Kredivo dan KrediFazz menegaskan investigasi atas dugaan pelanggaran dalam proses penagihan yang terjadi di Purworejo, Jawa Tengah, masih terus berlangsung.
IDXChannel - Kredivo dan KrediFazz menegaskan investigasi atas dugaan pelanggaran dalam proses penagihan yang terjadi di Purworejo, Jawa Tengah, masih terus berlangsung.
Langkah ini dilakukan meski pengguna dan petugas penagihan telah mencapai kesepakatan damai melalui mediasi kepolisian. Perusahaan memastikan seluruh proses dilakukan secara objektif, menyeluruh, dan berdasarkan fakta yang telah terverifikasi.
Head of Marketing Kredivo Indina Andamari menyampaikan bahwa perusahaan berkomitmen menangani laporan ini secara serius sejak awal. Dia menegaskan, sebagai perusahaan yang menjunjung tinggi prinsip perlindungan konsumen, Kredivo dan KrediFazz berkomitmen untuk memastikan setiap laporan memperoleh penanganan secara serius, objektif, dan adil terhadap semua pihak.
"Kami juga berkomitmen untuk mengusut setiap dugaan pelanggaran hingga tuntas," ujar Indina dalam keterangan tertulis, Kamis (30/7/2026).
Menindaklanjuti dugaan pelanggaran yang terjadi pada 21 Juli 2026, Kredivo dan KrediFazz telah menyampaikan laporan tertulis kepada Otoritas Jasa Keuangan (OJK) pada 22 Juli. Sehari kemudian, kedua perusahaan melakukan audiensi dengan OJK untuk memaparkan kronologi kejadian, hasil pendalaman awal, langkah penanganan, serta rencana penguatan pengawasan ke depan.
Perusahaan menyatakan menghargai arahan OJK dalam memastikan praktik pembiayaan digital yang bertanggung jawab dan tetap mengedepankan perlindungan konsumen.
Berdasarkan kronologi yang diterima, pengguna merupakan pengguna Kredivo, sementara fasilitas pinjaman yang ditagih adalah produk Pinjaman Tunai KrediFazz yang dipasarkan melalui aplikasi Kredivo. Adapun petugas penagihan yang terlibat merupakan bagian dari mitra collection agency yang mewakili KrediFazz.
Kredivo dan KrediFazz juga menyebut Polres Purworejo telah memfasilitasi proses mediasi antara pengguna dan petugas penagihan yang berujung pada kesepakatan damai pada 22 Juli 2026. Polres Purworejo memastikan kasus ini murni soal utang-piutang dan telah diselesaikan lewat mediasi tanpa laporan resmi. Meski demikian, perusahaan menegaskan investigasi internal tetap dilanjutkan untuk memperoleh gambaran menyeluruh atas peristiwa tersebut. Berdasarkan fakta dan hasil evaluasi internal sementara, petugas penagihan terkait telah dinonaktifkan karena dinilai melakukan tindakan yang berisiko melanggar standar operasional prosedur dan kode etik perusahaan.
Sebagai salah satu pemain besar di industri pembiayaan digital, Kredivo dan KrediFazz melayani belasan juta pengguna dan jutaan pengguna bertransaksi setiap bulannya, dengan proses penagihan dilakukan terhadap puluhan ribu akun pengguna di berbagai wilayah Indonesia. Dengan skala operasional sebesar itu, kejadian semacam ini sangat eksepsional dan tidak mencerminkan standar operasional dan praktik penagihan yang berjalan selama ini.

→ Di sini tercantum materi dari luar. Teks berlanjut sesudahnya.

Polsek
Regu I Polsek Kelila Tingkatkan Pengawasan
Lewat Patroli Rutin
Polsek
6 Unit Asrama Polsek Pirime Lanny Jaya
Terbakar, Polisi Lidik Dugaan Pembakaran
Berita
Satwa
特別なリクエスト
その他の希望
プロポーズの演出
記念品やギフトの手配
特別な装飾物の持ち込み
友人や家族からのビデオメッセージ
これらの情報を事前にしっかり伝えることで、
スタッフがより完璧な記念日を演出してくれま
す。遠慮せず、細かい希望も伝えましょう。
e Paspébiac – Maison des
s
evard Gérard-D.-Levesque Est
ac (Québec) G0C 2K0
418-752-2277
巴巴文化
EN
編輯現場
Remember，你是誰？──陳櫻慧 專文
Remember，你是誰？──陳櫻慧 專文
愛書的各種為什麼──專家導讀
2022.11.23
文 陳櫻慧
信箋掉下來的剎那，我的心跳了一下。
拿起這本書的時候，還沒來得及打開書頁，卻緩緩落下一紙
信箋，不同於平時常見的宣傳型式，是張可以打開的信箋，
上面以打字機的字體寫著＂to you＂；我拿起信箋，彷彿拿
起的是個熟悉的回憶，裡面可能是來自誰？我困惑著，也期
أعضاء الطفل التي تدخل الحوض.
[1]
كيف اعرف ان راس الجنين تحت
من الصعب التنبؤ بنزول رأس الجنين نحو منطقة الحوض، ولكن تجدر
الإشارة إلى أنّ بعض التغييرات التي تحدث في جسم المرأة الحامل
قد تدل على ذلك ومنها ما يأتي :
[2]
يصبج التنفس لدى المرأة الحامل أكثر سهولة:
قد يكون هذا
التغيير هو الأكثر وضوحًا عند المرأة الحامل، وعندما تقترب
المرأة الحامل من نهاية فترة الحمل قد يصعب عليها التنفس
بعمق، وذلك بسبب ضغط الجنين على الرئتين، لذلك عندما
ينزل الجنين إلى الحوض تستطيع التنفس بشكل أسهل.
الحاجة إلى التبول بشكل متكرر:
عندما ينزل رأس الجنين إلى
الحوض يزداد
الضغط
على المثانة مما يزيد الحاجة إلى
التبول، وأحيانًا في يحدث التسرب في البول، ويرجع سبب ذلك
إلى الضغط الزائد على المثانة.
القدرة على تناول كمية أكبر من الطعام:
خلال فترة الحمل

Ke depan, Kredivo dan KrediFazz menyatakan akan memperkuat pengawasan terhadap seluruh aktivitas penagihan, baik yang dilakukan secara internal maupun melalui mitra collection agency. Langkah tersebut dilakukan untuk memastikan proses penagihan berjalan secara profesional, beretika, mematuhi regulasi yang berlaku, serta mengedepankan perlindungan konsumen.

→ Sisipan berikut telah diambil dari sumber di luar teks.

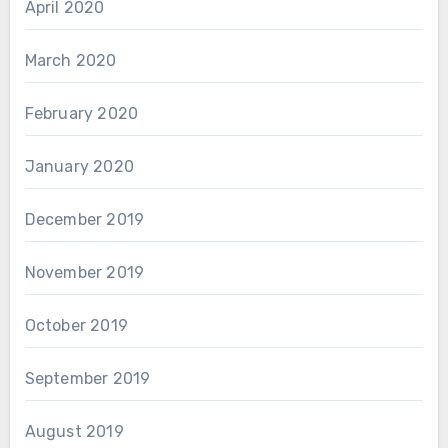
April 2020
March 2020
February 2020
January 2020
December 2019
November 2019
October 2019
September 2019
August 2019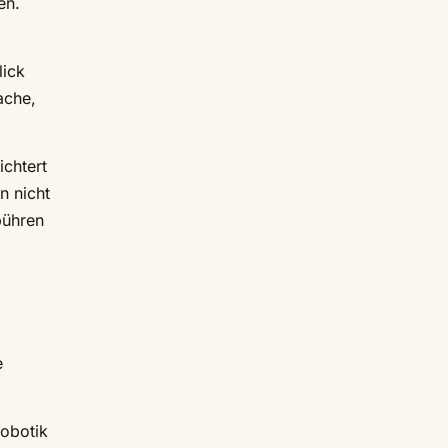
en.
lick
ache,
chtert
n nicht
bühren
e
Robotik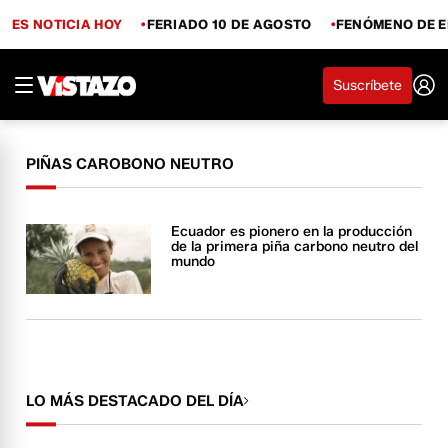
ES NOTICIA HOY
FERIADO 10 DE AGOSTO
FENÓMENO DE E
Suscríbete
PIÑAS CAROBONO NEUTRO
Ecuador es pionero en la producción
de la primera piña carbono neutro del
mundo
LO MÁS DESTACADO DEL DÍA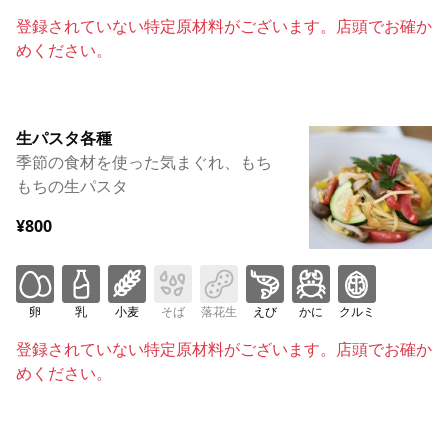
登録されていない特定原材料がございます。店頭でお確か
めください。
生パスタ各種
季節の食材を使った気まぐれ、もち
もちの生パスタ
¥800
卵
乳
小麦
そば
落花生
えび
かに
クルミ
登録されていない特定原材料がございます。店頭でお確か
めください。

Direktur Utama KrediFazz Anita Wijanto menambahkan, sejak awal beroperasi, pengawasan terhadap proses penagihan selalu menjadi prioritas dalam operasional KrediFazz.
"Dengan adanya kejadian ini, evaluasi menyeluruh sedang dilakukan guna memperkuat proses pengawasan kepatuhan dan tata kelola terhadap seluruh pihak yang terlibat dalam proses penagihan, sekaligus bagian dari tanggung jawab kami terhadap industri pembiayaan digital secara keseluruhan," katanya.

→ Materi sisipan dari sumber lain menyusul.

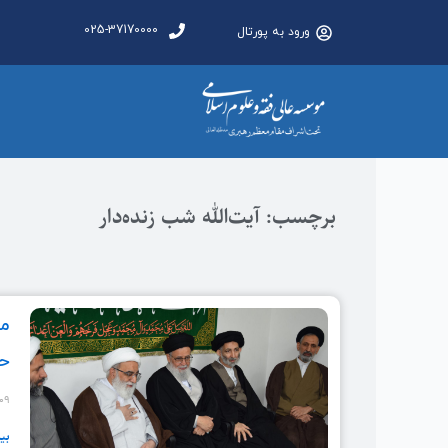
025-37170000
ورود به پورتال
برچسب: آیت‌الله شب زنده‌دار
مر
حض
-۰۹
بی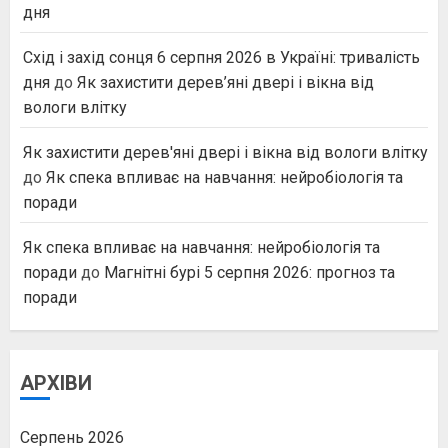
дня
Схід і захід сонця 6 серпня 2026 в Україні: тривалість
дня
до
Як захистити дерев’яні двері і вікна від
вологи влітку
Як захистити дерев'яні двері і вікна від вологи влітку
до
Як спека впливає на навчання: нейробіологія та
поради
Як спека впливає на навчання: нейробіологія та
поради
до
Магнітні бурі 5 серпня 2026: прогноз та
поради
АРХІВИ
Серпень 2026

Perusahaan menegaskan seluruh tindak lanjut yang telah dan akan diambil didasarkan pada hasil investigasi yang komprehensif, adil, dan faktual. Perusahaan berkomitmen memastikan seluruh proses penanganan dilakukan sesuai ketentuan yang berlaku dan prinsip tata kelola perusahaan yang baik.